O parlamento da Ucrânia nomeou Serhii Koretskyi primeiro-ministro, no âmbito da mais recente remodelação do governo do presidente do país, Volodymyr Zelenskyy.
Koretskyi, que lidera a empresa estatal Naftogaz desde maio de 2025, foi proposto por Zelenskyy em 15 de julho, num gesto que passou praticamente despercebido, numa altura em que as atenções se concentravam num escândalo crescente no Ministério da Defesa.
A experiência de Koretskyi na Naftogaz «será inestimável, sobretudo agora que a Ucrânia se prepara para o que poderá ser o inverno mais difícil da sua história», afirmou David Arakhamia, líder da fação Servidores do Povo de Zelenskyy no Parlamento.

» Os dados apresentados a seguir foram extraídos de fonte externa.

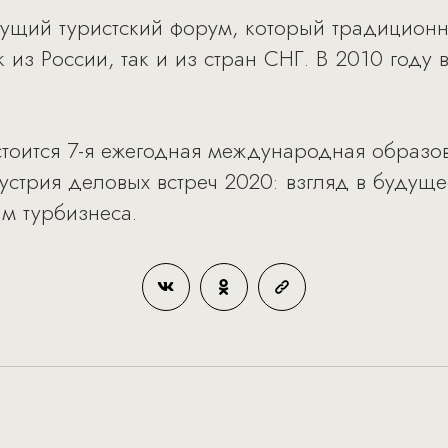
дущий туристский форум, который традиционн
к из России, так и из стран СНГ. В 2010 году 
остоится 7-я ежегодная международная образ
стрия деловых встреч 2020: взгляд в будущ
м турбизнеса.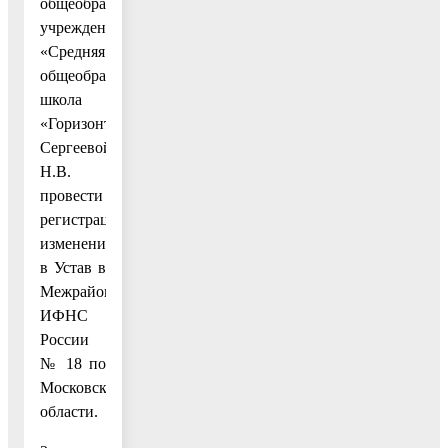
общеобразовательного
учреждения
«Средняя
общеобразовательная
школа
«Горизонт»
Сергеевой
Н.В.
провести
регистрацию
изменения
в Устав в
Межрайонной
ИФНС
России
№ 18 по
Московской
области.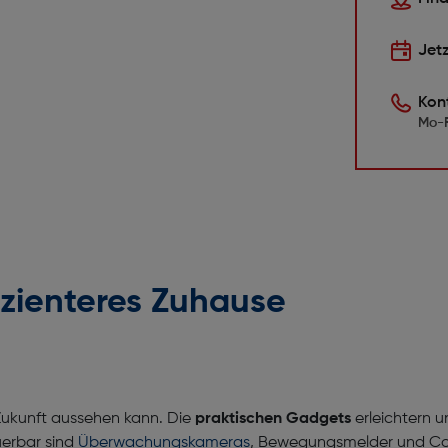
Jet
Kon
Mo-F
izienteres Zuhause
 Zukunft aussehen kann. Die
praktischen Gadgets
erleichtern u
uerbar sind
Überwachungskameras
, Bewegungsmelder und Co.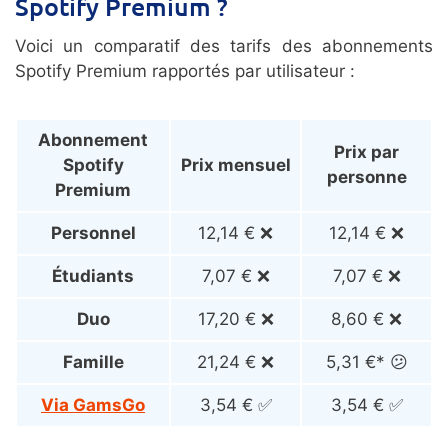
Spotify Premium ?
Voici un comparatif des tarifs des abonnements
Spotify Premium rapportés par utilisateur :
Abonnement
Prix par
Spotify
Prix mensuel
personne
Premium
Personnel
12,14 € ❌
12,14 € ❌
Étudiants
7,07 € ❌
7,07 € ❌
Duo
17,20 € ❌
8,60 € ❌
Famille
21,24 € ❌
5,31 €* 😕
Via GamsGo
3,54 € ✅
3,54 € ✅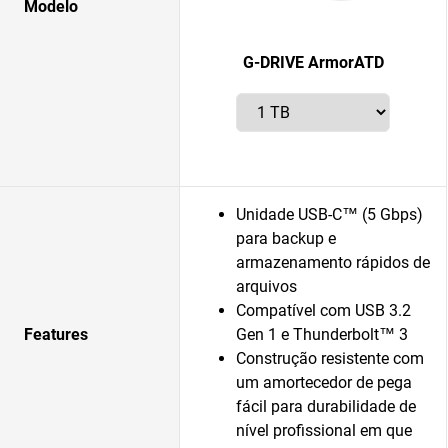
Modelo
G-DRIVE ArmorATD
Unidade USB-C™ (5 Gbps)
para backup e
armazenamento rápidos de
arquivos
Compatível com USB 3.2
Features
Gen 1 e Thunderbolt™ 3
Construção resistente com
um amortecedor de pega
fácil para durabilidade de
nível profissional em que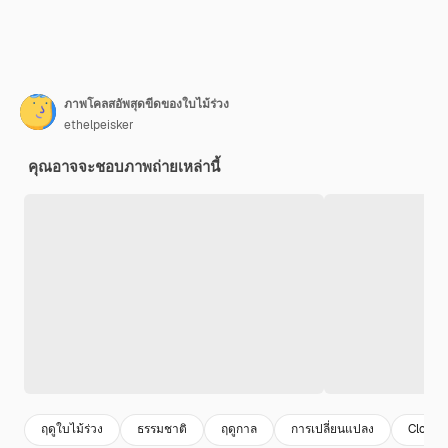
ภาพโคลสอัพสุดขีดของใบไม้ร่วง
ethelpeisker
คุณอาจจะชอบภาพถ่ายเหล่านี้
ฤดูใบไม้ร่วง
ธรรมชาติ
ฤดูกาล
การเปลี่ยนแปลง
Closeu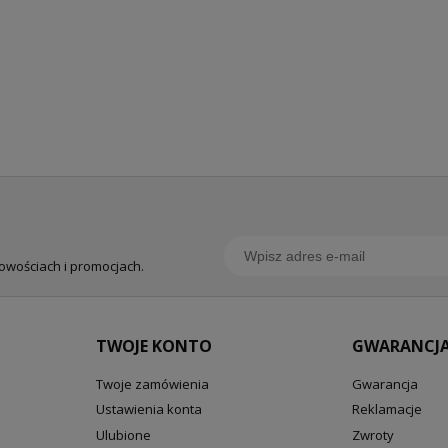
nowościach i promocjach.
TWOJE KONTO
GWARANCJA
Twoje zamówienia
Gwarancja
Ustawienia konta
Reklamacje
Ulubione
Zwroty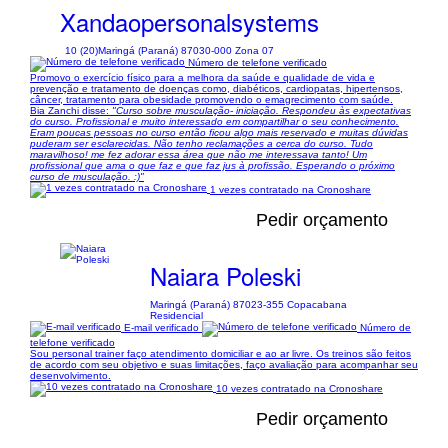
Xandaopersonalsystems
10 (20)
Maringá (Paraná) 87030-000 Zona 07
Número de telefone verificado
Promovo o exercício físico para a melhora da saúde e qualidade de vida e
prevenção e tratamento de doenças como, diabéticos, cardiopatas, hipertensos,
câncer, tratamento para obesidade promovendo o emagrecimento com saúde.
Bia Zanchi disse:
"Curso sobre musculação- iniciação. Respondeu às expectativas
do curso. Profissional e muito interessado em compartilhar o seu conhecimento.
Eram poucas pessoas no curso então ficou algo mais reservado e muitas dúvidas
puderam ser esclarecidas. Não tenho reclamações a cerca do curso. Tudo
maravilhoso! me fez adorar essa área que não me interessava tanto! Um
profissional que ama o que faz e que faz jus à profissão. Esperando o próximo
curso de musculação. :)"
1 vezes contratado na Cronoshare
Pedir orçamento
Naiara Poleski
Maringá (Paraná) 87023-355 Copacabana
Residencial
E-mail verificado
Número de
telefone verificado
Sou personal trainer faço atendimento domiciliar e ao ar livre. Os treinos são feitos
de acordo com seu objetivo e suas limitações, faço avaliação para acompanhar seu
desenvolvimento.
10 vezes contratado na Cronoshare
Pedir orçamento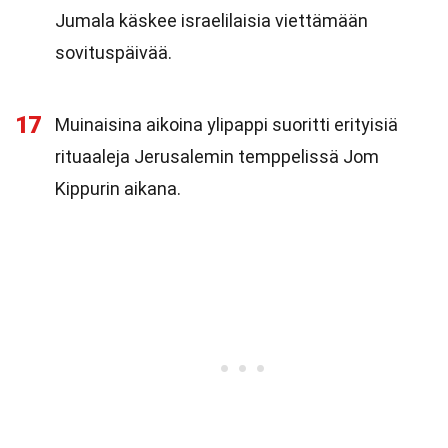
Jumala käskee israelilaisia viettämään
sovituspäivää.
17
Muinaisina aikoina ylipappi suoritti erityisiä
rituaaleja Jerusalemin temppelissä Jom
Kippurin aikana.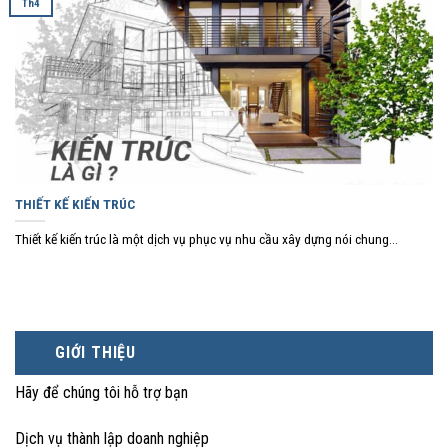
Th4
THIẾT KẾ KIẾN TRÚC
Thiết kế kiến trúc là một dịch vụ phục vụ nhu cầu xây dựng nói chung...
GIỚI THIỆU
Hãy để chúng tôi hỗ trợ bạn
Dịch vụ thành lập doanh nghiệp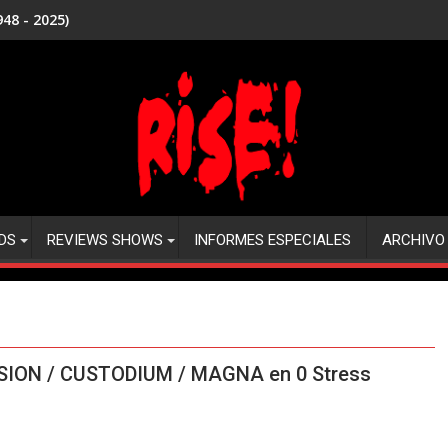
48 - 2025)
DS
REVIEWS SHOWS
INFORMES ESPECIALES
ARCHIVO
SION / CUSTODIUM / MAGNA en 0 Stress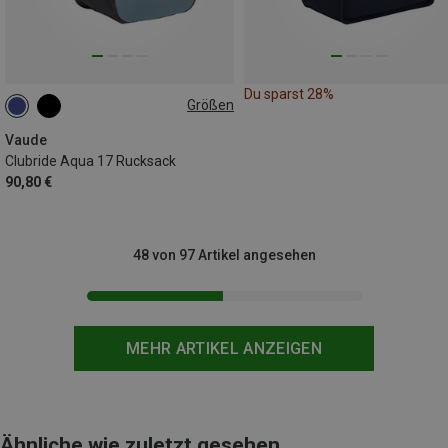
Du sparst 28%
Größen
17L
Vaude
Clubride Aqua 17 Rucksack
90,80 €
48 von 97 Artikel angesehen
MEHR ARTIKEL ANZEIGEN
Ähnliche wie zuletzt gesehen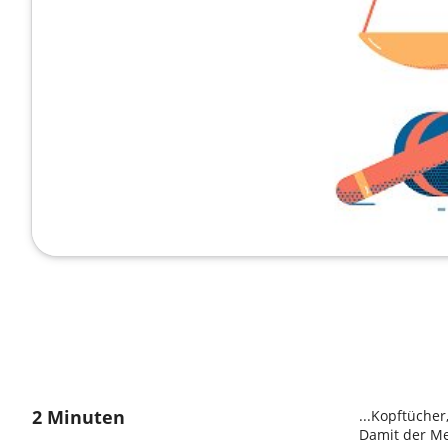
2 Minuten
...Kopftücher
Damit der Me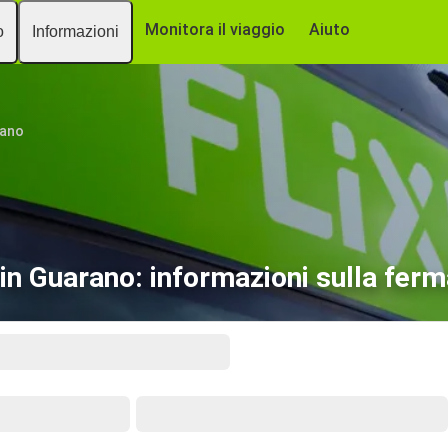
Monitora il viaggio
Aiuto
o
Informazioni
rano
 in Guarano: informazioni sulla ferm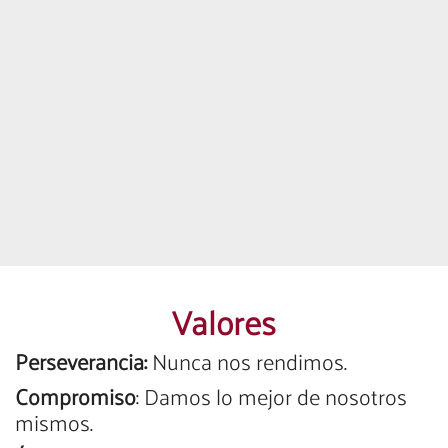
internacional, por la calidad, innovación y
creación de valor en nuestros
productos;
Siempre a la vanguardia de la
tecnología que nos permite satisfacer la
demanda de manera efectiva y eficiente
,
manteniendo relaciones sostenibles con
nuestros empleados, clientes y el medio
ambiente.
Valores
Perseverancia:
Nunca nos rendimos.
Compromiso
: Damos lo mejor de nosotros
mismos.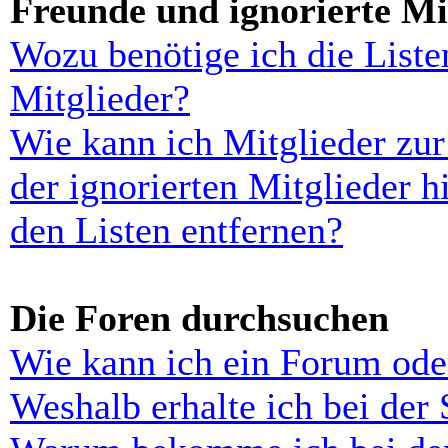
Freunde und ignorierte Mi
Wozu benötige ich die Liste
Mitglieder?
Wie kann ich Mitglieder zur
der ignorierten Mitglieder 
den Listen entfernen?
Die Foren durchsuchen
Wie kann ich ein Forum ode
Weshalb erhalte ich bei der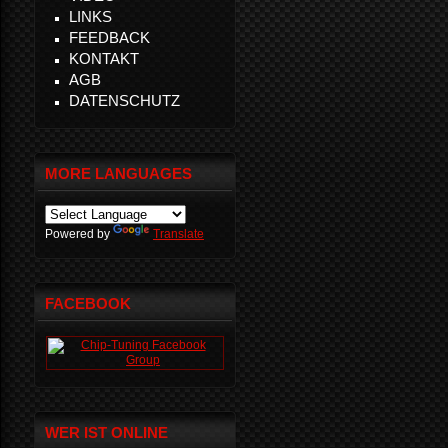
LINKS
FEEDBACK
KONTAKT
AGB
DATENSCHUTZ
MORE LANGUAGES
Powered by
Translate
FACEBOOK
WER IST ONLINE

Koretskyi assume funções numa altura em que a Ucrânia enfrenta ataques russos contínuos contra as infraestruturas energéticas.
Kiev afirma que preparar o sistema para o próximo inverno é uma prioridade máxima, numa altura em que Moscovo prossegue a campanha para degradar a rede elétrica do país, deixando cidades sem eletricidade em plena vaga de frio.
Antes de entrar no setor energético estatal, Koretskyi construiu a carreira na indústria energética privada ucraniana. Mais tarde liderou as empresas públicas de energia Ukrnafta e Ukrtatnafta entre 2022 e 2025, um período marcado pela invasão em larga escala da Rússia e pelo crescente controlo de Kiev sobre ativos estratégicos.
Serhii Koretskyi assumiu oficialmente o cargo de presidente executivo da Naftogaz em maio de 2025, após a nomeação pelo conselho de supervisão da empresa, num mandato centrado em manter em funcionamento as infraestruturas energéticas da Ucrânia perante sucessivos ataques russos contra instalações de produção.
Koretskyi acompanhou recentemente Zelenskyy na cimeira da NATO em Ancara, Turquia.